Failure of Hong Kong television brings the demise of Hong Kong films
The free TV licence saga seems to have calmed down a little lately but the Golden Horse Film Awards in Taiwan over the past weekend really bugged me. The two seemed to be irrelevant but trust me, they are.
Towards the end of Saturday night’s way overrun awards ceremony, organisers invited past best actor and best actress winners to stage a grand finale for a night celebrating the 50th anniversary of the Golden Horse Film Awards, the top award honouring Chinese language cinema staged in Taiwan. The past winners, dressed to the nines, were arranged to sit on a panel waving at an audience that was giving a standing ovation out of respect.
Of the past winners who made it to the gala, quite a number of them were familiar faces from Hong Kong. But when I looked up the full list of past winners, I discovered that a majority of the past Hong Kong-winners were trained or began their showbiz career at TVB back in late 1970s and early 1980s when it was the golden era of Hong Kong’s television industry: Carol “Do Do” Cheng, Maggie Cheung (four-time Golden Horse winner), Tony Leung Ka-fai, Tony Leung Chiu-wai (two-time Golden Horse winner), Andy Lau Tak-wah, Aaron Kwok Fu-shing, Lau Ching-wan, Chow Yun-fat, Alex Man Chi-leung, Francis Ng Chun-yu, Leon Lai, Carrie Ng Ka-lai, Rachel Lee Lai-chun and Sandra Ng Kwan-yu.
Even Alan Tam Wing-lun and Anita Mui Yim-fong, who also won the Golden Horse best actor and actress respectively, rose to Canto-pop super stardom of the 1980s thanks to TVB’s promotion. In fact Mui won the first New Talent Singing Awards organised by TVB.
And when I went through the nominations, I was surprised just how many Hong Kong big names on the list actually came from TVB: Wong Kar-wai (The Grandmaster) and Johnnie To Kei-fung (Drug War) in best director; Tony Leung Chiu-wai (The Grandmaster), Tony Leung Ka-fai (Cold War) and Nick Cheung (Unbeatable) [Cheung started at ATV but only earned wide recognition after moving to TVB in 1990s]; of course and Stephen Chow in best adapted screenplay for the script of Journey To The West: Conquering The Demons he co-wrote.
In the end, Hong Kong big names lost almost all in the major awards to Singaporean debut film feature Ilo Ilo and Taiwanese art house film Stray Dogs.

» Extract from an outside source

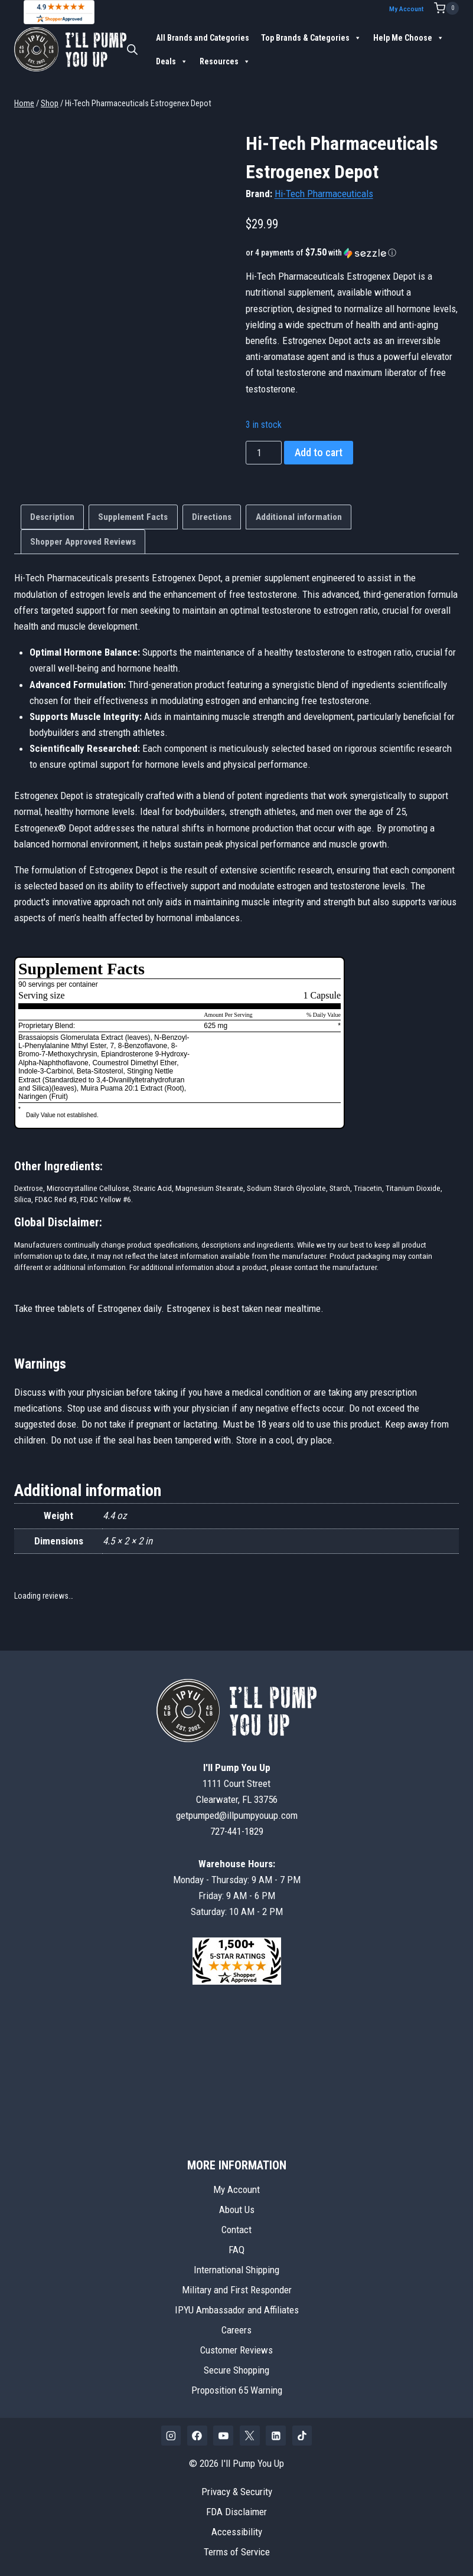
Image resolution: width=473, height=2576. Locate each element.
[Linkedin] (276, 2435)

But what bugged me weren’t even the results. It was how Hong Kong film industry is still relying on a TVB generation of talents who are already in their late 40s, 50s and beyond. And now, with TVB’s much criticised productions and its lack of competition, while Ricky Wong Wai-kay’s Hong Kong Television Network, which pledged to produce drama series, lost the free TV licence bid, how can we expect we will have another new generation of talents to lead Hong Kong’s film industry in 50 years’ time?
Well done, Hong Kong government, you’ve probably strangled Hong Kong’s pride to death.